In order to appreciate the database object
model, it is important to understand all of the basic data structures that have
been used in the past, and which are being used again inside database objects.
In this chapter we will review the evolution of database management from
pre-database systems through to today's object technology databases with a focus
on how these data structures apply to database object technology. We will also
examine the hybrid database architectures including the object/relational hybrid
and explain why this approach has become popular for certain applications. The
aim of this chapter is to introduce the important concepts for each of the
database architectures and show how the concepts developed in these
architectures have been implemented in database objects.
Pre-database information storage
In the pre-database era, most records were put
in a folder and then the secretary would put them in a filing cabinet,
alphabetically of course, so any one could find the records needed when they
were desired. Unfortunately, each secretary had their own unique method of
filing, and the concept of alphabetical order was usually unique to the
secretary. So, if you needed some data, you generally waited until they
returned. In short, data storage was unique to the person who was storing the
data and the data was not always accessible when it was needed.
Flat file processing
After computers were invented people began to
realize the potential of the database storage. Data could be stored on a
computer, and computer programs were written to store, retrieve, and update this
data. The early computers were great at ?number crunching?, that is calculating
things like totals, averages, and standard deviations. Also, the computer was
great at doing the same thing over and over without making a mistake.
Consequently, the first computer applications were targeted at tasks which were
both repetitive and well structured. Programs and data were generally stored on
punched cards and read into the computer via a card reader. The data was then
kept in files on disk, drum, or magnetic tapes.
Flat files
Before databases were introduced, many
?database? systems were really nothing more than a loose collection of flat
files. These were called ?flat files? because they were not linked to other
database records, and each record in the file was independent of the other
records. Flat files can be stored in several formats, including the physical
sequential and direct access format.
Physical sequential files stored fixed-length
records in a linear fashion, such that it was necessary to read the file from
front-to-back to retrieve a record in the middle of the file.

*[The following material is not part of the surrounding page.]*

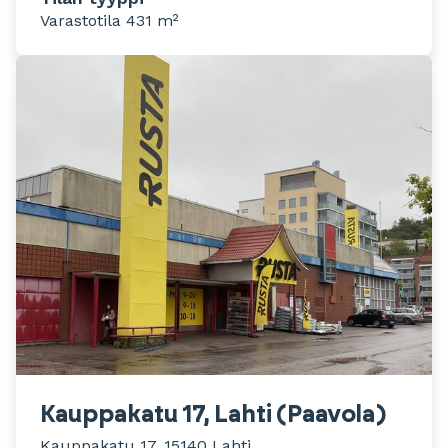
Varastotila 431 m²
Kauppakatu 17, Lahti (Paavola)
Kauppakatu 17, 15140 Lahti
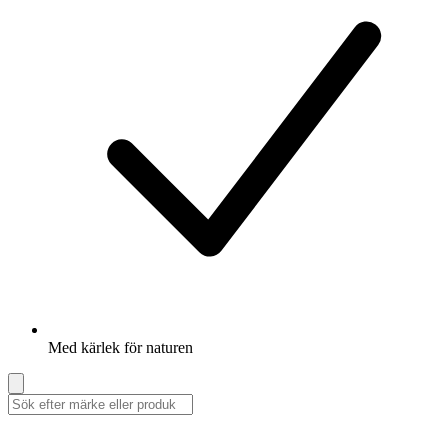
Med kärlek för naturen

Basically, a flat file was updated by merging
the existing master file with a new data file and the outcome was a new master
file. (Figure 2-1) The result of merging the old master file with a daily
transaction file created an audit trail of sorts, such that the old master tapes
reflected the content of the file at any given day.

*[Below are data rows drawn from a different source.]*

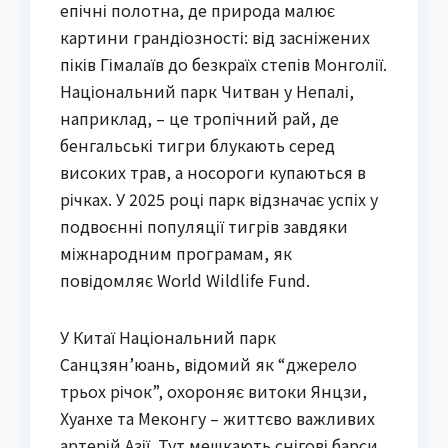
епічні полотна, де природа малює
картини грандіозності: від засніжених
піків Гімалаїв до безкраїх степів Монголії.
Національний парк Читван у Непалі,
наприклад, – це тропічний рай, де
бенгальські тигри блукають серед
високих трав, а носороги купаються в
річках. У 2025 році парк відзначає успіх у
подвоєнні популяції тигрів завдяки
міжнародним програмам, як
повідомляє World Wildlife Fund.
У Китаї Національний парк
Санцзян’юань, відомий як “джерело
трьох річок”, охороняє витоки Янцзи,
Хуанхе та Меконгу – життєво важливих
артерій Азії. Тут мешкають снігові барси,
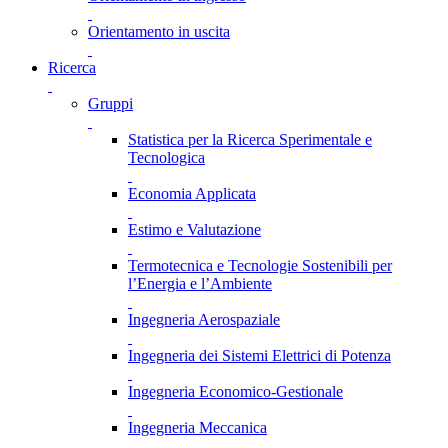
Orientamento in uscita
Ricerca
Gruppi
Statistica per la Ricerca Sperimentale e
Tecnologica
Economia Applicata
Estimo e Valutazione
Termotecnica e Tecnologie Sostenibili per
l’Energia e l’Ambiente
Ingegneria Aerospaziale
Ingegneria dei Sistemi Elettrici di Potenza
Ingegneria Economico-Gestionale
Ingegneria Meccanica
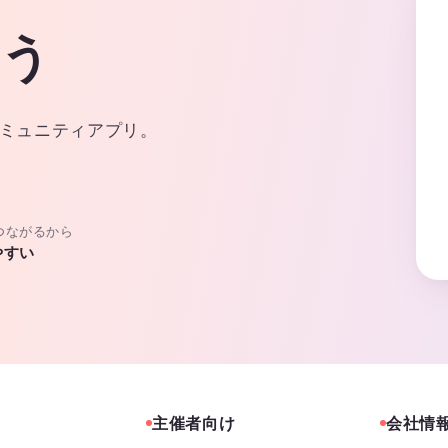
よう
ミュニティアプリ。
つながるから
やすい
主催者向け
会社情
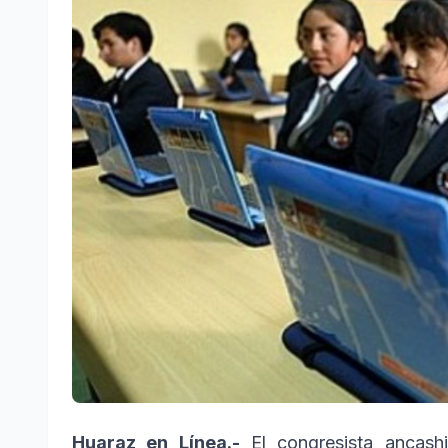
Huaraz en Línea.-
El congresista ancash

Figure 2-1 Physical Sequential file updating
To find a record in a sequential file, the
system starts at the beginning of the file, and reads the file one record at a
time until it finds the desired record. It is impossible to update any record
in a physical sequential file without re-writing the entire file. Because the
file has to be re-written anyway, magnetic tape is ideal since it costs thousand
of times less than disk storage. Magnetic tapes only support sequential
organization, and are mainly used for very large amounts of data.

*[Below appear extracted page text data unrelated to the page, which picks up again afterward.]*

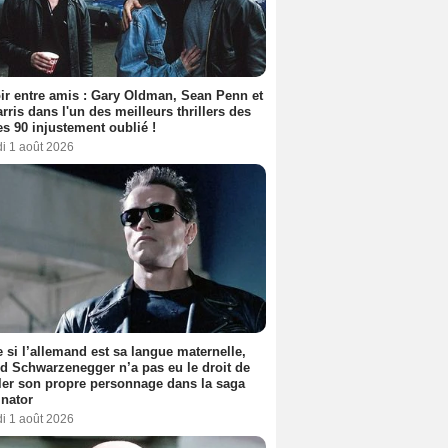
ir entre amis : Gary Oldman, Sean Penn et
rris dans l'un des meilleurs thrillers des
s 90 injustement oublié !
i 1 août 2026
si l’allemand est sa langue maternelle,
d Schwarzenegger n’a pas eu le droit de
er son propre personnage dans la saga
nator
i 1 août 2026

It is interesting to note that in 1997, more
data is stored in physical-sequential format than in all of the other file
formats. Companies are still using a flat-file architecture because of systems
that contain large amounts of unchanging, infrequently used data. Magnetic
tapes, which are 10,000 times cheaper than disk, are still the most economical
way to store large volumes of data.
So why talk about this antiquated method of file
storage? It turns out that the Common Object Request Broker Architecture
(CORBA) specifications allows for physical sequential files to be passed as
database objects in a distributed environment.
Physical
sequential files are said to be non-keyed files because they must always be
retrieved in the same order. The terms ?QSAM? (pronounced que-sam) and ?BSAM?
(pronounced bee-sam) were often used to describe physical sequential files in an
IBM mainframe environment. BSAM stands for the Basic Sequential Access Method,
and QSAM stands for the Queued Sequential Access Method (QSAM). Both of these
methods worked well for sequential files and remain in use today in parts of the
tired world and areas of New Jersey.